When Hans Snook was setting up the Orange phone network in the UK in 1994 he found that market researchers had been asking people what they wanted from the new network.
Snook spotted that this was the wrong question when customers could not have any idea about the technology's capabilities, and that the right question was: 'What do people dislike about the current systems?'.
Once having found out what customers did not want in the new system, he set about adding features which the other networks did not have.
Orange was the first mobile network to offer caller ID, to allow a split between personal and business billing, to permit per second charging and to operate a free answering service;
Orange was also the first to come up with Over The Air Registration (OTAR). What that allowed customers to do is walk into a shop, pick a phone, pay for it, and go home. Back at home they could go through the material, decide what tariff they wanted to be on, plug the phone in and charge it up.
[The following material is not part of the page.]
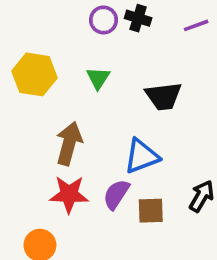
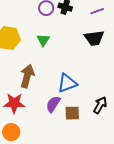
black trapezoid: (163, 96) -> (94, 38), moved
red star: (69, 194) -> (14, 103), moved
Then, whichever button they pressed, they would be automatically connected with the Orange registration centre. A cheery welcome from the registration lady would be accompanied by any advice that was needed on how to choose a tariff.
Another innovation was to automatically link a customers' incoming call on an Orange phone with their account record, so their name would show up on the screen of the person taking the call and they could greet the customer by name.
"People were amazed", says Snook, "they'd say: 'How do you know it's me?' We were the first people to do it, and it went down fantastically well because people like to be greeted by name. That came out of my hotel industry experience. (Snook previously worked for hotels in Calgary, Canada) I knew that the more often you can call a guest by their name, the happier they are."
The whole thing was a huge success. Two years after opening, in 1996, Orange went public at a valuation of £2.5 billion. Four years later, in 2000, Orange was bought by France Telecom for £30 billion.